Manitou's Jackson Hacault came back from the National Youth Choir of Canada trip to Montreal this month touring the province and performing at the Podium Choral Conference.  

"There were four of us in each province that were able to be a part of this program. I was representing the bass section of Manitoba. It was very intensive rehearsals for the first week. We had very short lunch breaks, very short breaks, and we rehearsed for 10-hour days. What really stood out to me was that camaraderie between each of those sections. It wasn't just a grueling rehearsal each day, but it was getting to know different people from different provinces. I really thoroughly enjoyed it."  


The choir members were billeted out as they travelled the area before returning to the province's capital for the final performance at the conference. 

"And then during our time as required, we got to attend several workshops. We attended a workshop on getting over nerves and then we got to just converse with people, we got to tour around Montreal a little bit. I had a lot of different foods. I met a lot of very, very talented people, very interesting people, a lot of conductors, composers, musicians.
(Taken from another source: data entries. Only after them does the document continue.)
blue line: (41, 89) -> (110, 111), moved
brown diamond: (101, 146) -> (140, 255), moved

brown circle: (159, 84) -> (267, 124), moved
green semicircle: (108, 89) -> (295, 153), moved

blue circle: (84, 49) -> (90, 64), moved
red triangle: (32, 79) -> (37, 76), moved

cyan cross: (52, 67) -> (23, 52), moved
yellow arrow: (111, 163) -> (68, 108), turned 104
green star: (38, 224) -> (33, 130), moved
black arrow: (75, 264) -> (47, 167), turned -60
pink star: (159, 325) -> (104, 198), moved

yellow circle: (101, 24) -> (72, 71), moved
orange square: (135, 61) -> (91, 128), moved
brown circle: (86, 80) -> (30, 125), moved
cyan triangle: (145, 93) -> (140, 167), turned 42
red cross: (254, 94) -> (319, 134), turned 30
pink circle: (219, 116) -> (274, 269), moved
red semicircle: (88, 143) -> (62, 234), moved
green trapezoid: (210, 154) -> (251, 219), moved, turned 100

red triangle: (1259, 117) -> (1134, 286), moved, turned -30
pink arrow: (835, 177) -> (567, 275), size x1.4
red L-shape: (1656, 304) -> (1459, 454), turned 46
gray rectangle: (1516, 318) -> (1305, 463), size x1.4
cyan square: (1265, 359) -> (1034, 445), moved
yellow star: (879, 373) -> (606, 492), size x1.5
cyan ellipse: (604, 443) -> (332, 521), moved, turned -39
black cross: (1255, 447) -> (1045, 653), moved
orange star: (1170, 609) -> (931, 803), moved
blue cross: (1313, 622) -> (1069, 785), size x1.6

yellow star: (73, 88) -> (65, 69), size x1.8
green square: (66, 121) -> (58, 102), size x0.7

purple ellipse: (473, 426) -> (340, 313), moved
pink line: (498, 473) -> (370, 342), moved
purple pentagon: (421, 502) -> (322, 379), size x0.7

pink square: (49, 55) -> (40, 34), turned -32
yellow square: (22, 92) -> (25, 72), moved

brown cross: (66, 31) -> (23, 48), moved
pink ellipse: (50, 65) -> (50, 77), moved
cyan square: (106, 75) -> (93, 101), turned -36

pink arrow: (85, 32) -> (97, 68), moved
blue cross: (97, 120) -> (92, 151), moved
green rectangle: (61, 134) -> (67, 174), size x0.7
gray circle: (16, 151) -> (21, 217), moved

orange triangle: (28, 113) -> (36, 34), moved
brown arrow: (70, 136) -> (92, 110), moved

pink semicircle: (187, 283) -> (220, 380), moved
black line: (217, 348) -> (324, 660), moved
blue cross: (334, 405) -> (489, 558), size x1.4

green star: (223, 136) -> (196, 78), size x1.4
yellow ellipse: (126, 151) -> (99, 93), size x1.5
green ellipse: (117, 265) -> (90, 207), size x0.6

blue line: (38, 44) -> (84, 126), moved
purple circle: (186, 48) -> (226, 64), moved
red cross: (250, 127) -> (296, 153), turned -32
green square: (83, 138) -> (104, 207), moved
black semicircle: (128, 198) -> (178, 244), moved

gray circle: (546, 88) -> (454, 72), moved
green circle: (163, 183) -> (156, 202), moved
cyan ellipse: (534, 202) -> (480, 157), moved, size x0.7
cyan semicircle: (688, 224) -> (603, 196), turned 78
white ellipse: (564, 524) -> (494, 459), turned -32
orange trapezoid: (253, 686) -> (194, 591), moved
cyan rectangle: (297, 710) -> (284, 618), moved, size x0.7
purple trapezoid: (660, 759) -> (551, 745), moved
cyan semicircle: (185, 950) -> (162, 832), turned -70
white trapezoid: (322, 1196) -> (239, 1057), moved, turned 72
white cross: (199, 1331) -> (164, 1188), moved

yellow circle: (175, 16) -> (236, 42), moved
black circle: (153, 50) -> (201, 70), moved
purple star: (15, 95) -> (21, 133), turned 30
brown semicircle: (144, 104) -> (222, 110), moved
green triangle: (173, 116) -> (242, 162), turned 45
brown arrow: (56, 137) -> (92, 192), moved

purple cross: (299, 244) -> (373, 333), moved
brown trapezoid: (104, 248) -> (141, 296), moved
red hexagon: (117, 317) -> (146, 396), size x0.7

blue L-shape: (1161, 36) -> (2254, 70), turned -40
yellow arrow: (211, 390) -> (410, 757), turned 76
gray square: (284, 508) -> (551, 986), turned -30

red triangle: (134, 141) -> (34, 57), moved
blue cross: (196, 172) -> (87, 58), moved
It was a very big deal for a small-town Manitou guy like myself." he said with a chuckle. 

Hacault with a choir

He said while travelling around the province in the bus, it was very early mornings and very late nights performing one a day for five days in various places.  

The final performance was in a big church in Montreal in front of a packed audience. 

"Oh, it was unbelievable. For the first time, singing music in the tunnels in the university. That was the first time, where we just picked a song and said, 'Hey guys, let's sight-read this.' and then we recorded it and sang it within like 5 minutes and just the echo of the sound. It was just unbelievable. And even in the big churches, you're surrounded by people who know what they're doing, know how to make a big sound, and who know how to project, and how to listen to each other, watch the conductor. That's awesome just to see the people who have the same level as you and the same ideas as you, singing beautifully in such a big church. That's unbelievable."   

Choir outdoors

Now that he is home, he looks back on the change in him from the beginning to the end. 

"I looked back on it now; I wasn't actually going to do it. I auditioned on the last day possible that you could audition. I'm like, 'I'm not going to really enjoy this, even if I do get in.' But, you know, I got that confirmation letter and I'm like, 'Hey, mom, I got it.' And she's like, 'Oh, well, great job, dude.' And then I'm like, oh, I wasn't too excited to begin with. But then as soon as I got into that university and saw people with the same interests as me and the same ideas as me. And then now I come back home, I really need to encourage this for other people because the experience is unforgettable."  

He is currently a student at the Brandon University and has already incorporated what he learned into his student teaching practicum.